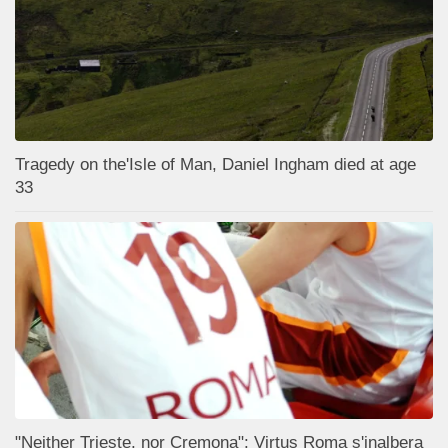
Tragedy on the'Isle of Man, Daniel Ingham died at age
33
"Neither Trieste, nor Cremona": Virtus Roma s'inalbera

***

• Task objective: Repeat the material above word for word, please, apart from its images.

• Answer section:
Tragedy on the'Isle of Man, Daniel Ingham died at age
33
"Neither Trieste, nor Cremona": Virtus Roma s'inalbera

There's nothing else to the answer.